2) To solve the equation b^4 + 2b^2 - 24 = 0, we can first substitute a variable. Let's use x instead of b^2. So we have x^2 + 2x - 24 = 0. Now we can solve this quadratic equation by factoring, completing the square, or using the quadratic formula. Factoring gives us (x + 6)(x - 4) = 0. Setting each factor equal to zero, we have x + 6 = 0 or x - 4 = 0. Solving for x, we get x = -6 or x = 4. Since x represents b^2, we take the square root of each solution to find the possible values of b. Therefore, b = -√6, √6, -2, or 2.

3) To find f[g(x)], we substitute g(x) into f(x). Given f(x) = x^2 + 1 and g(x) = x - 2, we replace each occurrence of x in f(x) with g(x). So f[g(x)] becomes (x - 2)^2 + 1. Expanding this expression, we get x^2 - 4x + 4 + 1. Simplifying further, we have x^2 - 4x + 5. Therefore, the correct answer is A.

4) To find the inverse of f(x) = 2x - 7, we need to switch x and y and solve for y. So we have x = 2y - 7. Rearranging the equation, we get 2y = x + 7. Dividing both sides by 2, we have y = (x + 7)/2. Therefore, the inverse of f(x) is equal to f^(-1)(x) = (x + 7)/2.

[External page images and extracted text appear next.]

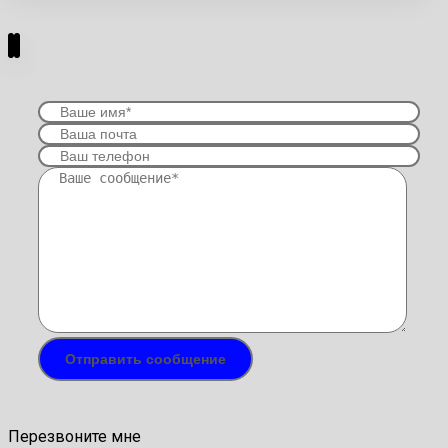
Перезвоните мне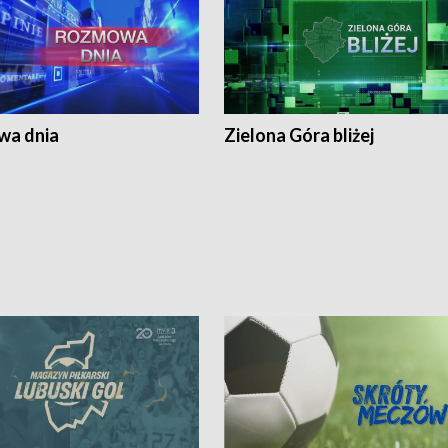
a dnia
Zielona Góra bliżej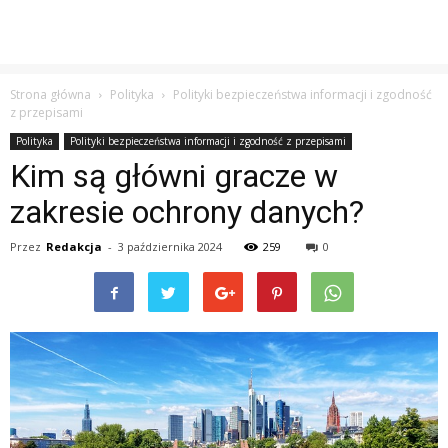
Strona główna
Polityka
Polityki bezpieczeństwa informacji i zgodność
z przepisami
Polityka
Polityki bezpieczeństwa informacji i zgodność z przepisami
Kim są główni gracze w
zakresie ochrony danych?
Przez
Redakcja
-
3 października 2024
259
0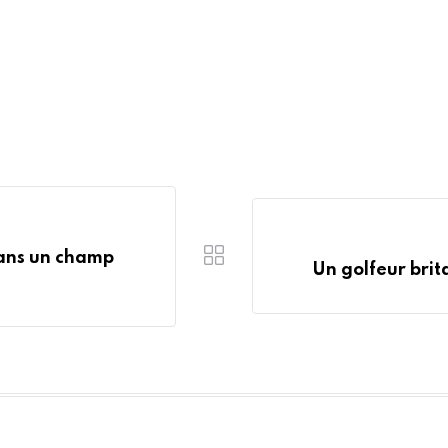
dans un champ
Un golfeur brit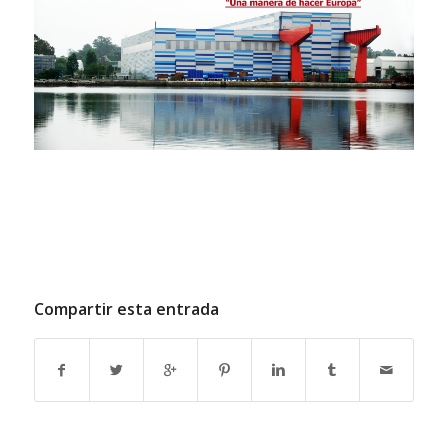
Compartir esta entrada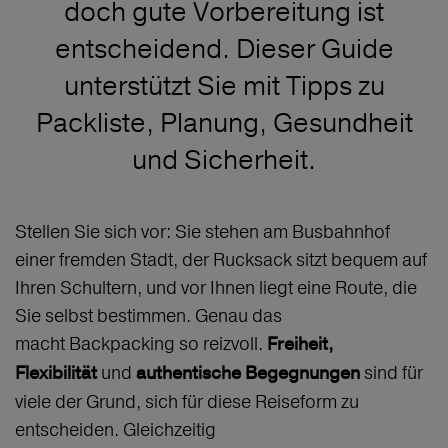
doch gute Vorbereitung ist
entscheidend. Dieser Guide
unterstützt Sie mit Tipps zu
Packliste, Planung, Gesundheit
und Sicherheit.
Stellen Sie sich vor: Sie stehen am Busbahnhof
einer fremden Stadt, der Rucksack sitzt bequem auf
Ihren Schultern, und vor Ihnen liegt eine Route, die
Sie selbst bestimmen. Genau das
macht Backpacking so reizvoll.
Freiheit,
und
sind für
Flexibilität
authentische Begegnungen
viele der Grund, sich für diese Reiseform zu
entscheiden. Gleichzeitig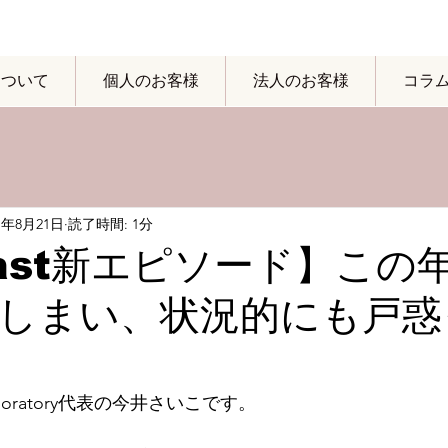
yについて
個人のお客様
法人のお客様
コラ
21年8月21日
読了時間: 1分
cast新エピソード】この
しまい、状況的にも戸惑
boratory代表の今井さいこです。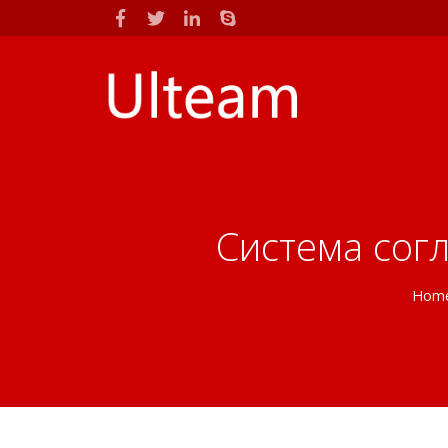
Система сог
Hom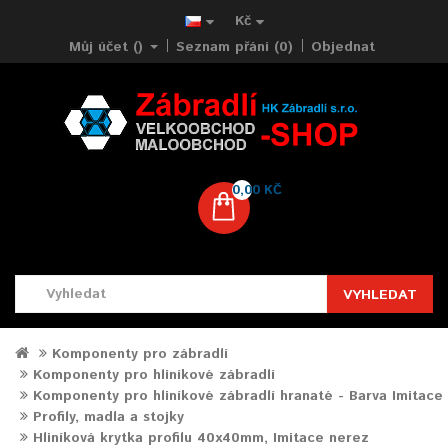
Kč
Můj účet ()
Seznam přání (0)
Objednat
0,00 KČ
VYHLEDAT
Komponenty pro zábradlí
Komponenty pro hliníkové zábradlí
Komponenty pro hliníkové zábradlí hranaté - Barva Imitace
Profily, madla a stojky
Hliníková krytka profilu 40x40mm, Imitace nerez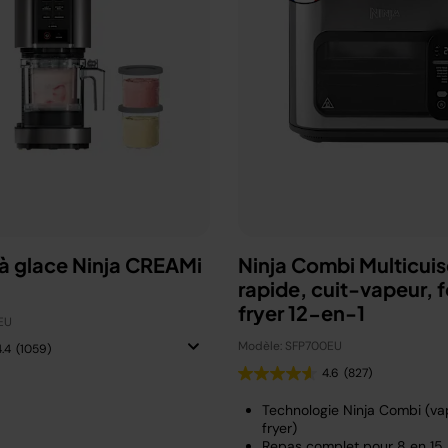
à glace Ninja CREAMi
Ninja Combi Multicuis
rapide, cuit-vapeur, fo
fryer 12-en-1
EU
Modèle: SFP700EU
4.4
(1059)
4.6
(827)
Technologie Ninja Combi (vap
fryer)
Repas complet pour 8 en 15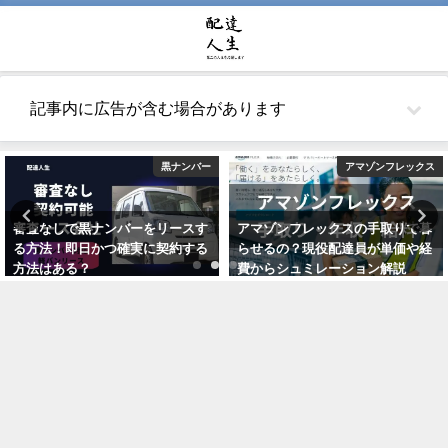
記事内に広告が含む場合があります
黒ナンバー
アマゾンフレックス
審査なしで黒ナンバーをリースす
アマゾンフレックスの手取りで暮
る方法！即日かつ確実に契約する
らせるの？現役配達員が単価や経
方法はある？
費からシュミレーション解説
2021年5月26日
2021年10月22日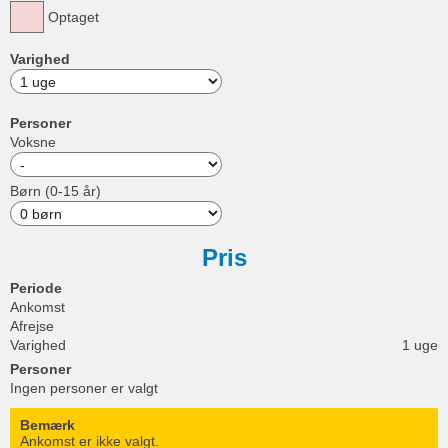
Optaget
Varighed
Personer
Voksne
Børn (0-15 år)
Pris
Periode
Ankomst
Afrejse
Varighed
1 uge
Personer
Ingen personer er valgt
Bemærk
Ankomst er ikke valgt.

5) To determine if two functions are inverses, we need to check if the composition of the functions f(g(x)) and g(f(x)) gives us x. Let's check each option:

A)f(x) = 3x - 1; g(x) = 1/3x - 1
f(g(x)) = 3(1/3x - 1) - 1 = 1 - 1 = 0
g(f(x)) = 1/3(3x - 1) - 1 = x - 1 - 1 = x - 2

B)f(x) = 2x - 5; g(x) = x + 5/2
f(g(x)) = 2(x + 5/2) - 5 = 2x + 5 - 5 = 2x
g(f(x)) = (2x - 5) + 5/2 = 2x - 10/2 + 5/2 = 2x - 5/2

C)f(x) = 2x + 2; g(x) = 2x - 2
f(g(x)) = 2(2x - 2) + 2 = 4x - 4 + 2 = 4x - 2
g(f(x)) = 2(2x + 2) - 2 = 4x + 4 - 2 = 4x + 2

D)f(x) = 3x - 8; g(x) = 1/3x + 8
f(g(x)) = 3(1/3x + 8) - 8 = 1 + 8 - 8 = 1
g(f(x)) = 1/3(3x - 8) + 8 = x - 8/3 + 8 = x + 8/3

From the above calculations, we can see that option B, f(x) = 2x - 5; g(x) = x + 5/2, is the only pair of functions in which f(g(x)) = x and g(f(x)) = x. Therefore, the correct answer is B.